The mission of the Cato Institute is to originate, disseminate, and increase understanding of public policies based on the principles of individual liberty, limited government, free markets, and peace. Our vision is to create free, open, and civil societies founded on libertarian principles.
The Range of Cato’s Work
The principles of liberty and limited government impact nearly every dimension of public policy. Consequently, Cato scholars focus on a wide range of areas. Each topic below is linked to a continually updated list of comprehensive studies, commentaries, books, articles, multi‐media resources, and more, prepared by Cato scholars.

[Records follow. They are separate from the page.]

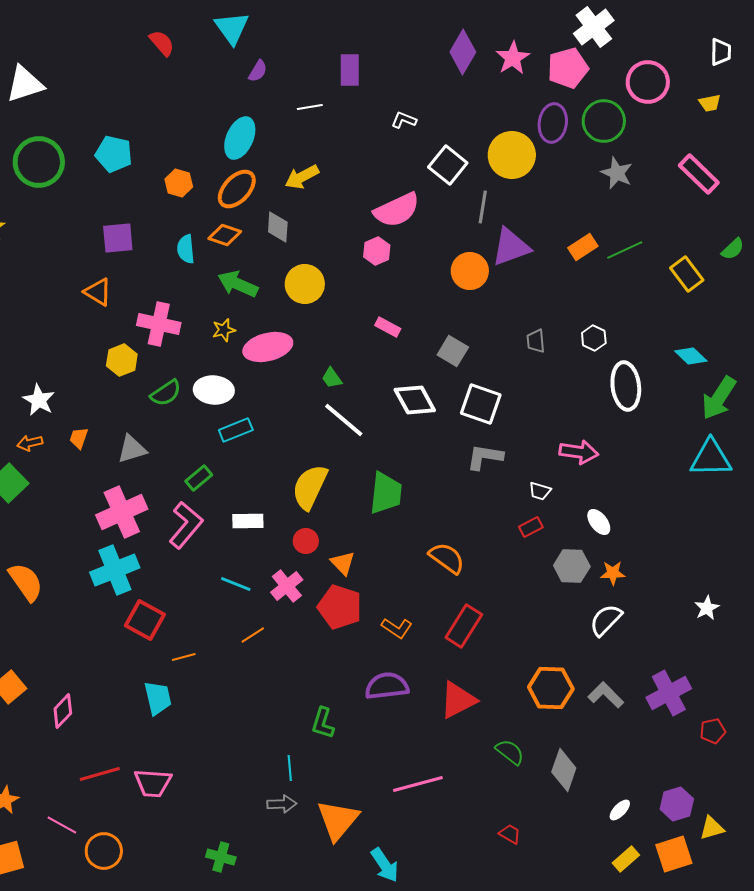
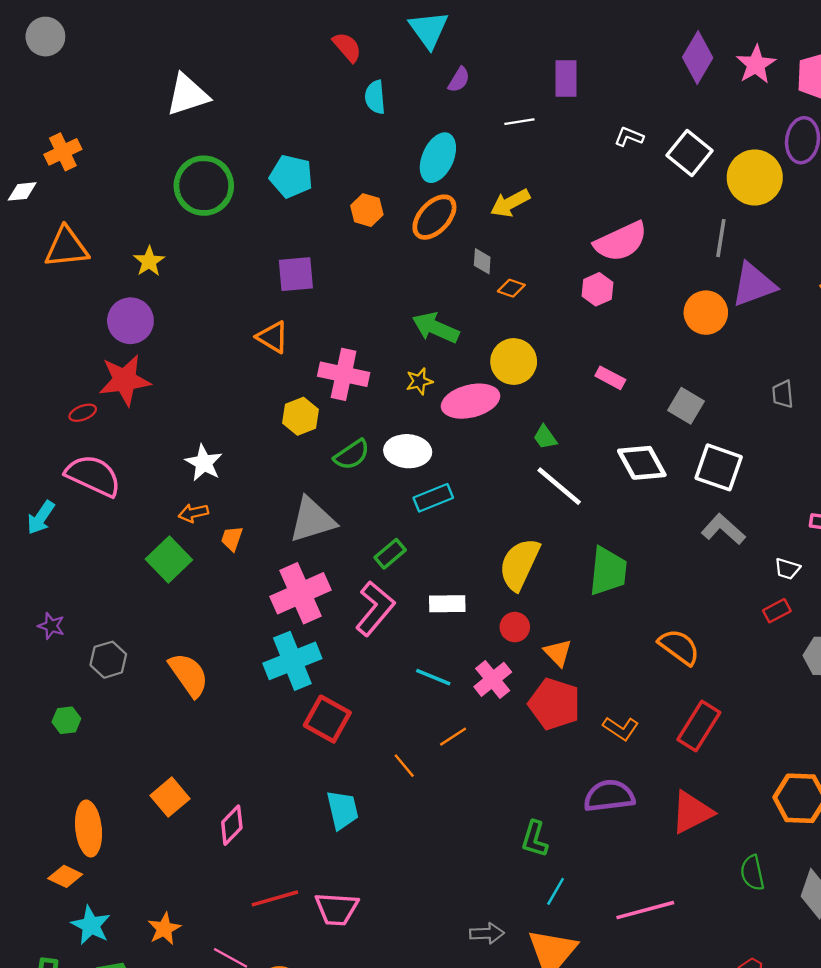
white square: (448, 165) -> (690, 153), moved
gray diamond: (278, 227) -> (482, 261), size x0.7
orange diamond: (225, 235) -> (511, 288), moved, size x0.7
cyan semicircle: (186, 249) -> (375, 97), moved
yellow circle: (305, 284) -> (514, 361), moved
orange trapezoid: (79, 438) -> (232, 539), moved
gray triangle: (132, 449) -> (312, 520), size x1.4
gray L-shape: (485, 457) -> (723, 529), turned 33
orange line: (184, 657) -> (404, 766), moved, turned 65
green semicircle: (510, 752) -> (752, 873), turned -140
cyan line: (290, 768) -> (556, 891), moved, turned 35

Detailed below — under How to Label Cato — is general information about the perspectives Cato scholars bring to issues and policies. But here are some answers to frequently asked questions:
- The Cato Institute does not undertake lobbying efforts, back political candidates, or engage in direct political activities.
- Cato is not associated with any political organization or party — Republican, Democrat, Libertarian, or other.
- Cato is a think tank, dedicated to increasing and enhancing the understanding of key public policies and to realistically analyzing their impact — positive, adverse, and other — on the tenets Cato is dedicated to protecting — individual liberty, limited government, free markets, and peace.
- Cato is committed to expanding civil society while reducing political society. The differences: In civil society individuals make choices about their lives while in a political society someone else makes or attempts to greatly influence those choices.
How to Label Cato
Today, those who subscribe to the principles of the American Revolution — individual liberty, limited government, the free market, and the rule of law — call themselves by a variety of terms, including conservative, libertarian, classical liberal, and liberal. We see problems with all of those terms. “Conservative” smacks of an unwillingness to change, of a desire to preserve the status quo. Only in America do people seem to refer to free‐market capitalism — the most progressive, dynamic, and ever‐changing system the world has ever known — as conservative. Additionally, many contemporary American conservatives favor state intervention in some areas, most notably in trade and into our private lives.
“Classical liberal” is a bit closer to the mark, but the word “classical” fails to capture the contemporary vibrancy of the ideas of freedom.
“Liberal” may well be the perfect word in most of the world — the liberals in societies from China to Iran to South Africa to Argentina tend to be supporters of human rights and free markets — but its meaning has clearly been altered in the contemporary United States.
The Jeffersonian philosophy that animates Cato’s work has increasingly come to be called “libertarianism” or “market liberalism.” It combines an appreciation for entrepreneurship, the market process, and lower taxes with strict respect for civil liberties and skepticism about the benefits of both the welfare state and foreign military adventurism.
This vision brings the wisdom of the American Founders to bear on the problems of today. As did the Founders, it looks to the future with optimism and excitement, eager to discover what great things women and men will do in the coming century. Market liberals appreciate the complexity of a great society, recognizing that socialism and government planning are just too clumsy for the modern world. It is — or used to be — the conventional wisdom that a more complex society needs more government, but the truth is just the opposite. The simpler the society, the less damage government planning does. Planning is cumbersome in an agricultural society, costly in an industrial economy, and impossible in the information age. Today collectivism and planning are outmoded and backward, a drag on social progress.
Libertarians have a cosmopolitan, inclusive vision for society. We applaud the progressive extension of the promises of the Declaration of Independence to more people, especially to women, African‐Americans, religious minorities, and gay and lesbian people. Our greatest challenge today is to continue to extend the promise of political freedom and economic opportunity to those who are still denied it, in our own country and around the world.